INCONTRO WEB DI VENERDÌ 29 MAGGIO

 

         Venerdì 29 maggio si è tenuto il secondo meeting online, di confronto tra colleghi, sulla particolare situazione che, come cittadini e come terapeuti stiamo vivendo.

         Anche in quest’occasione, la discussione è stata molto interessante e ha fatto emergere diversi spunti di riflessione.

         Nell’incontro precedente, avevamo costatato che tutti i partecipanti, in un modo o nell’altro, avevano continuato l’attività professionale lasciando ai pazienti la scelta se proseguire la terapia in presenza o fare le sedute a distanza. In quest’occasione, invece, il confronto si è focalizzato sulle diverse esperienze di passaggio alla cosiddetta “SECONDA FASE”, quando si è presentata la possibilità, per tutti, di un ritorno alle sedute in presenza.

         La ripresa dell’attività in presenza si è scontrata con il fatto che, di là delle fantasie più o meno consce dei terapeuti e dei pazienti, non c’è stato, ovviamente, un vero ritorno alla normalità. Gli obblighi e le cautele in merito alla protezione (non darsi la mano, mantenere una distanza di oltre un metro, usare la mascherina, utilizzo del disinfettante per le mani, ecc.) hanno introdotto nuovi cambiamenti nel setting e nello stile di relazione tra terapeuti e pazienti, suscitando, in questi ultimi, i più diversi vissuti (da un certo diniego delle mutate condizioni, al sentimento di essere rifiutati e allontanati). Tutto ciò si è dimostrato ancora più evidente nel caso di colleghi che svolgono la loro attività in ambito ospedaliero, poiché, oltre alle dinamiche descritte, essi si sono dovuti confrontare con i particolari vissuti dei pazienti derivanti dalla frequentazione dell’ospedale, visto sia come luogo di cura (sono un ammalato!), sia come posto di massimo pericolo di contagio.
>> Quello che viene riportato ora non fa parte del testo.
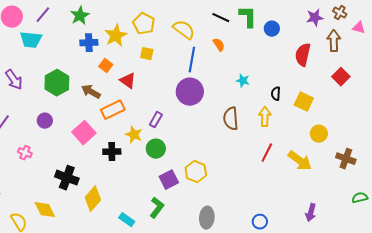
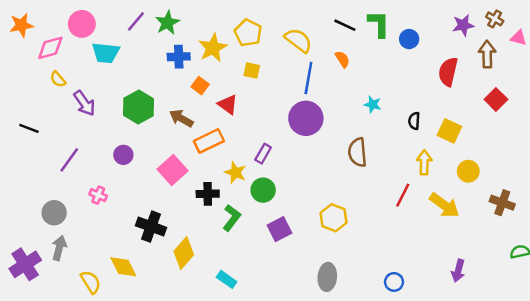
purple line: (43, 15) -> (136, 21), moved
yellow arrow: (265, 117) -> (424, 162), moved
yellow hexagon: (196, 172) -> (334, 218), moved
green L-shape: (157, 208) -> (232, 218), moved

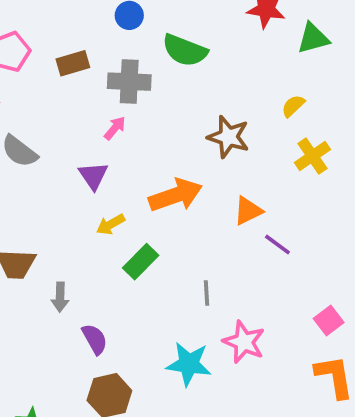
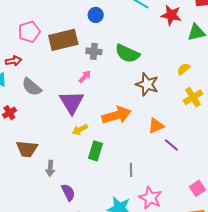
green semicircle: (185, 50) -> (127, 54), moved
brown rectangle: (73, 63) -> (63, 40), size x1.6
gray cross: (129, 82) -> (94, 51), size x0.7
purple triangle: (93, 176) -> (72, 102), size x1.5
green rectangle: (141, 262) -> (96, 151), turned -30

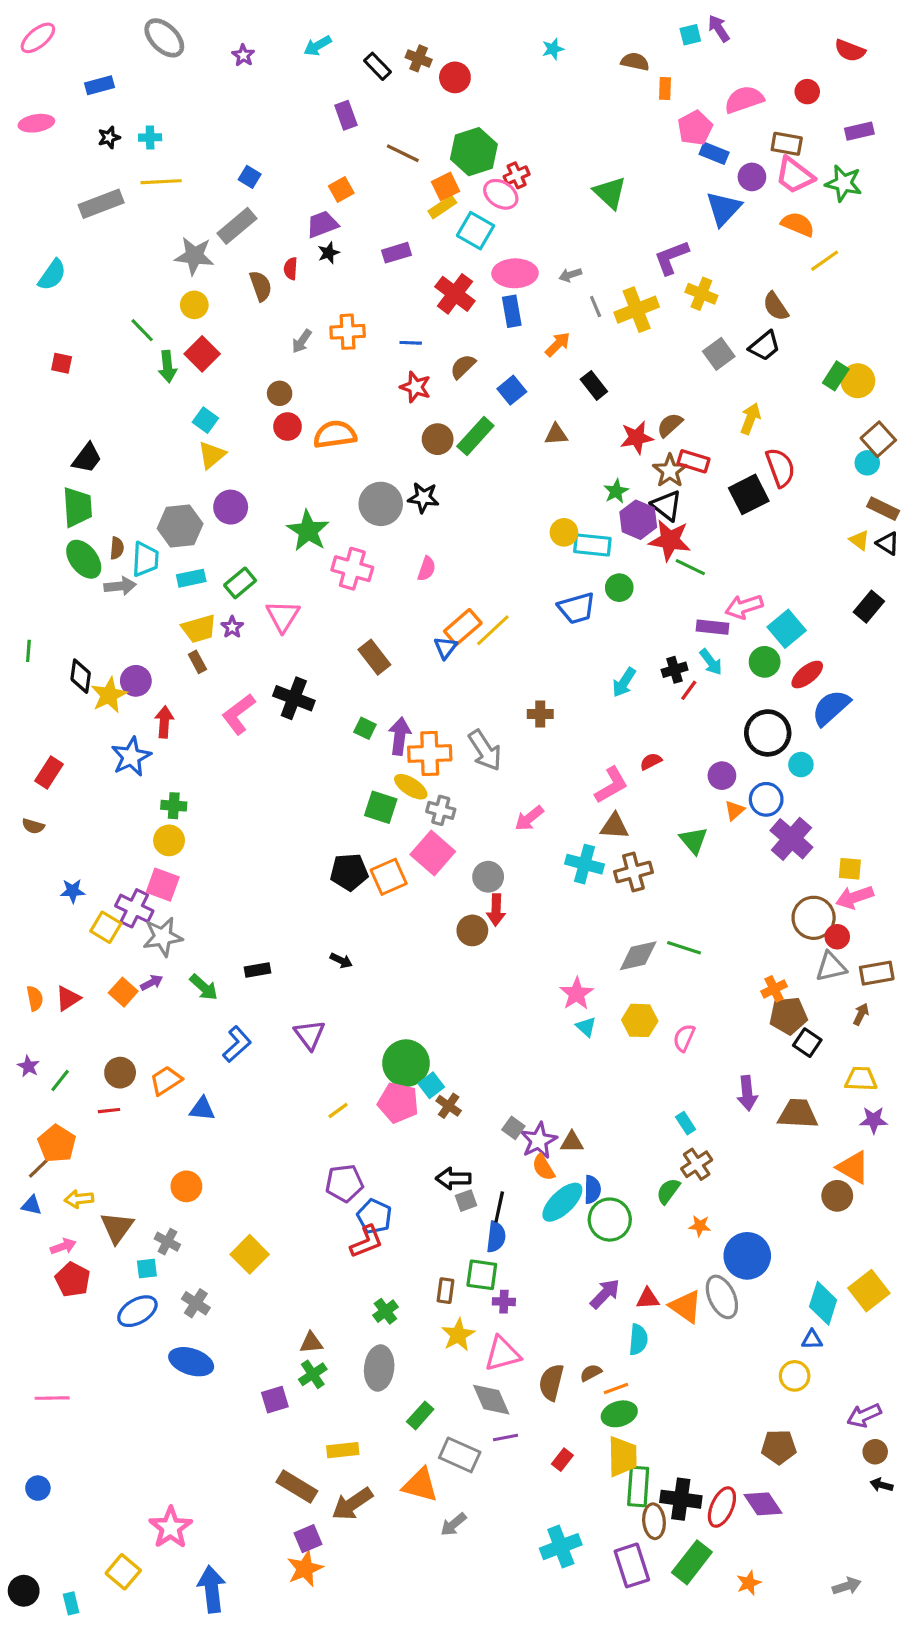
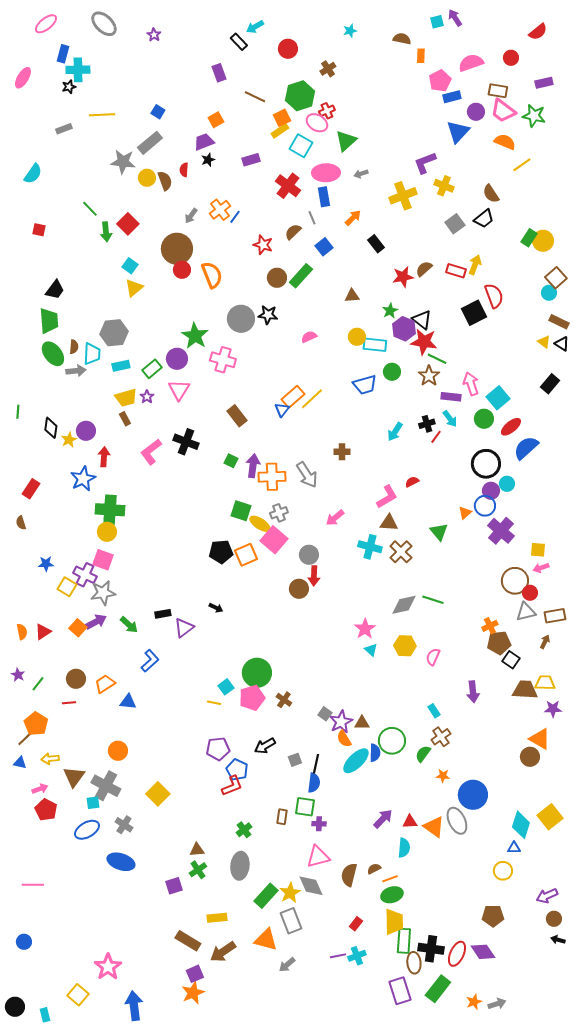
pink ellipse: (38, 38) -> (46, 24), moved
cyan arrow: (318, 46) -> (255, 27), moved
red semicircle: (850, 51) -> (538, 32), turned -60
brown cross: (419, 58) -> (328, 69), moved, turned 35
blue rectangle: (100, 85) -> (63, 54), turned -60
pink ellipse: (36, 123) -> (23, 78), turned -50
cyan cross: (150, 137) -> (78, 70), moved, size x1.6
blue rectangle: (714, 153) -> (452, 97), turned -36
green triangle: (610, 193) -> (346, 141), moved, turned 35
gray rectangle: (101, 204) -> (64, 129), size x0.6
yellow circle: (194, 305) -> (147, 178), moved
gray line: (596, 306) -> (312, 218), moved
orange cross: (348, 332) -> (220, 210), turned -35
blue line: (411, 343) -> (235, 217), moved, turned -56
brown circle: (280, 393) -> (177, 249), size x2.0
orange semicircle: (335, 434) -> (212, 275), turned 76
brown triangle: (556, 434) -> (352, 296), moved
red rectangle: (693, 461) -> (456, 271), moved
brown star: (670, 471) -> (429, 376), moved
purple circle: (231, 507) -> (177, 359), moved
pink semicircle: (427, 569) -> (309, 337), moved, turned -133
pink arrow: (744, 607) -> (471, 384), turned 90
yellow star: (109, 695) -> (69, 440), size x0.7
purple circle: (722, 776) -> (491, 491), moved
yellow ellipse: (411, 787) -> (260, 524), moved
green cross: (174, 806) -> (110, 510), size x1.8
gray cross: (441, 810) -> (279, 513), turned -36
brown semicircle: (33, 826) -> (21, 523), turned 56
brown cross: (633, 872) -> (401, 552), turned -30
pink arrow: (855, 897) -> (541, 568), size x0.7
purple arrow: (152, 983) -> (96, 622), size x1.5
purple triangle: (310, 1035) -> (184, 628), moved, turned 30
cyan square: (431, 1085) -> (226, 687), moved
pink pentagon: (398, 1103) -> (252, 698), turned -30
yellow line: (338, 1111) -> (214, 703), turned 48
brown trapezoid: (798, 1114) -> (525, 690), moved
black arrow: (453, 1178) -> (265, 746), moved, turned -30
green circle: (610, 1220) -> (392, 741), moved
gray cross: (167, 1242) -> (106, 786), size x1.8
yellow star: (458, 1335) -> (290, 893), moved
green rectangle: (420, 1415) -> (266, 896), size x1.4
purple line: (506, 1438) -> (338, 956), moved
gray rectangle: (460, 1455) -> (291, 921), turned 45
cyan cross: (561, 1547) -> (357, 956), moved, size x0.7
gray arrow: (847, 1586) -> (497, 1004), moved

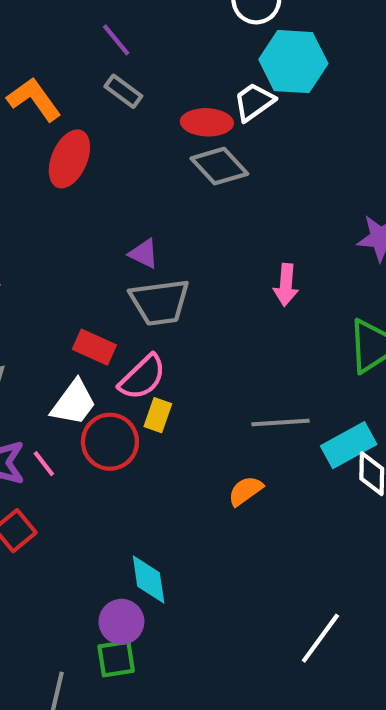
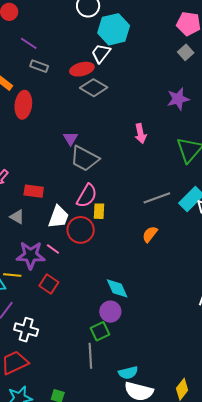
purple triangle: (144, 254) -> (71, 138), turned 49
gray trapezoid: (160, 302) -> (85, 159), turned 52
red rectangle: (94, 347) -> (34, 191), moved
green square: (116, 659) -> (100, 331), moved

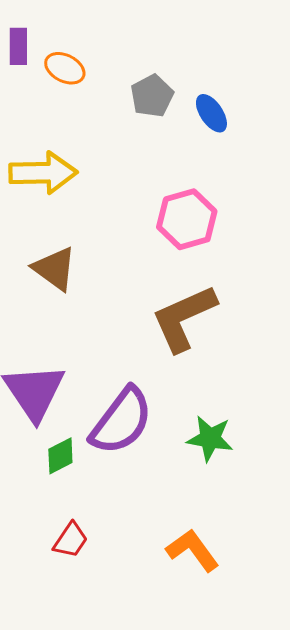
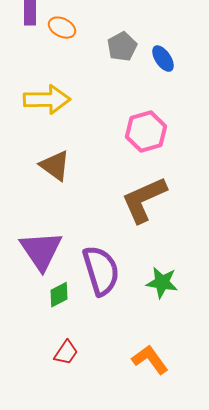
purple semicircle: (121, 421) -> (101, 271), turned -54

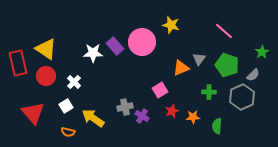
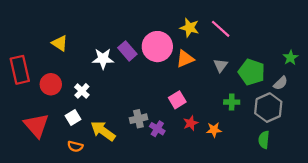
pink line: (224, 31) -> (221, 29), moved
yellow triangle: (46, 49) -> (60, 43), moved, size x0.7
orange triangle: (181, 68) -> (185, 59), moved
green semicircle: (217, 126) -> (264, 140), moved

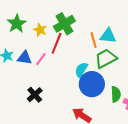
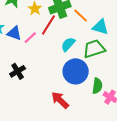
orange line: (94, 40) -> (81, 16), moved, turned -42
cyan semicircle: (81, 70) -> (68, 44), moved

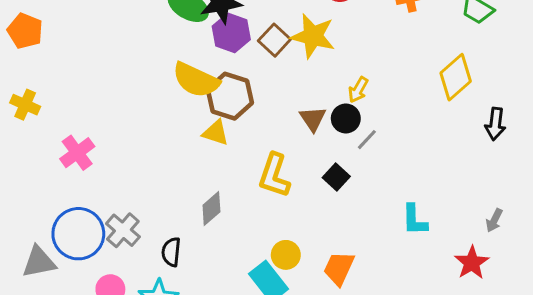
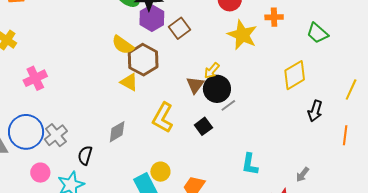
yellow star: (313, 36) -> (242, 35), moved
yellow semicircle: (196, 80) -> (123, 45), size x0.7
yellow arrow: (358, 90) -> (212, 71), moved
black circle: (346, 119) -> (217, 89), size x1.4

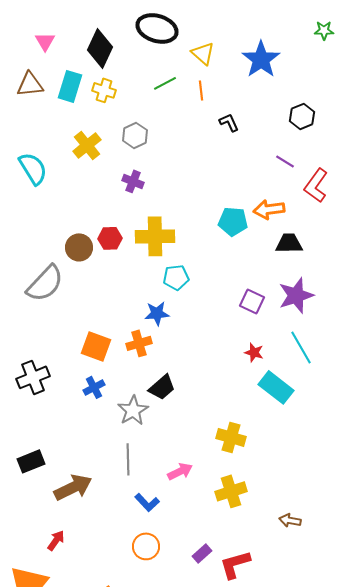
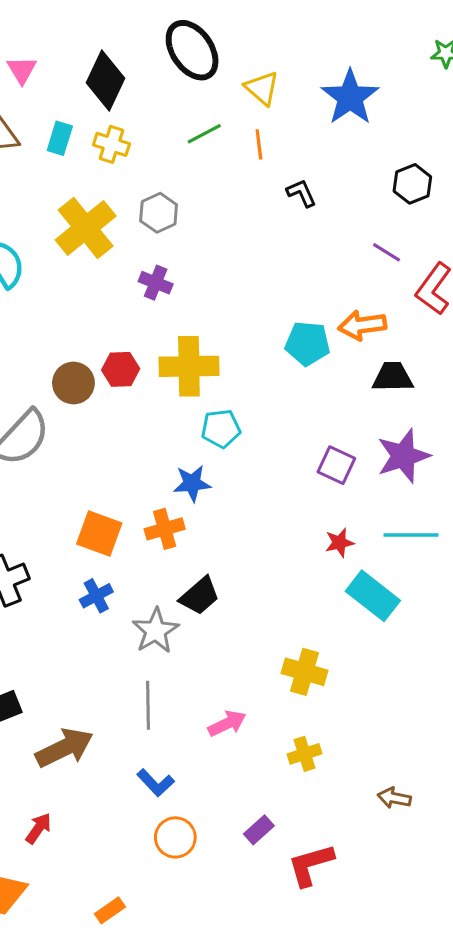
black ellipse: (157, 28) -> (192, 50), turned 39
cyan rectangle: (70, 86) -> (60, 138), size x0.7
yellow cross: (87, 145) -> (86, 228), size x1.4
cyan line: (301, 347) -> (411, 535), turned -60
red star: (254, 352) -> (339, 543), turned -30
yellow cross: (231, 491) -> (305, 754), size x0.7
blue L-shape: (147, 502) -> (156, 783), moved
purple rectangle: (202, 553) -> (259, 830), moved

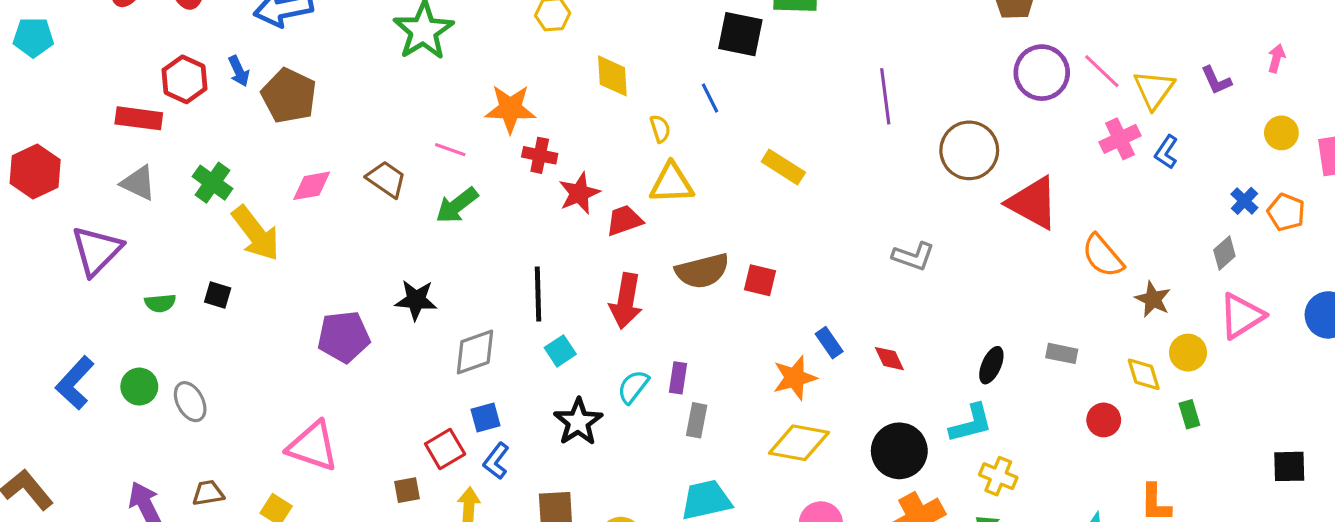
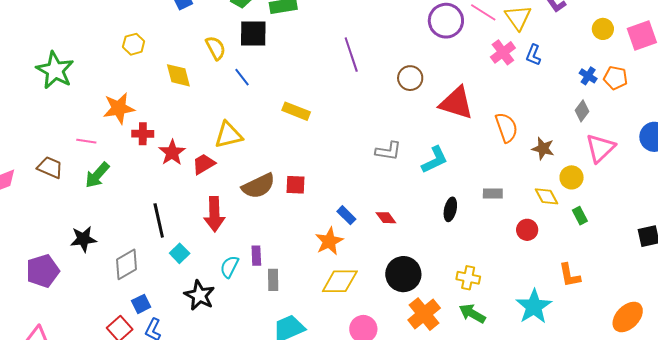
yellow semicircle: (660, 129) -> (216, 48), moved, size x1.4
brown circle: (969, 150) -> (410, 78), size x0.7
orange semicircle: (1103, 256) -> (506, 127), turned -148
cyan L-shape: (971, 423) -> (435, 160), moved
         Queste osservazioni, hanno permesso, anche, di cercare una spiegazione al disagio di certi pazienti, a tornare alle sedute in presenza e, per alcuni di loro, anche al bisogno di procrastinare il momento del “rientro” che ha fatto emergere una riflessione sui modi e, soprattutto, sui tempi di “collusione” del terapeuta con queste difficoltà.

         In sintesi, ancora una volta, vediamo che nel nostro lavoro, è di fondamentale importanza non fermarsi ai dati di realtà (il virus, i pericoli oggettivi, ecc.) ma che è necessario comprendere, attraverso la relazione terapeutica, l’utilizzo che di essi viene fatto.

         Ringraziamo tutti i partecipanti e diamo appuntamento, a chi fosse interessato, al prossimo incontro sul web, previsto per venerdì 26 giugno dalle ore 18.00 alle ore 20.00.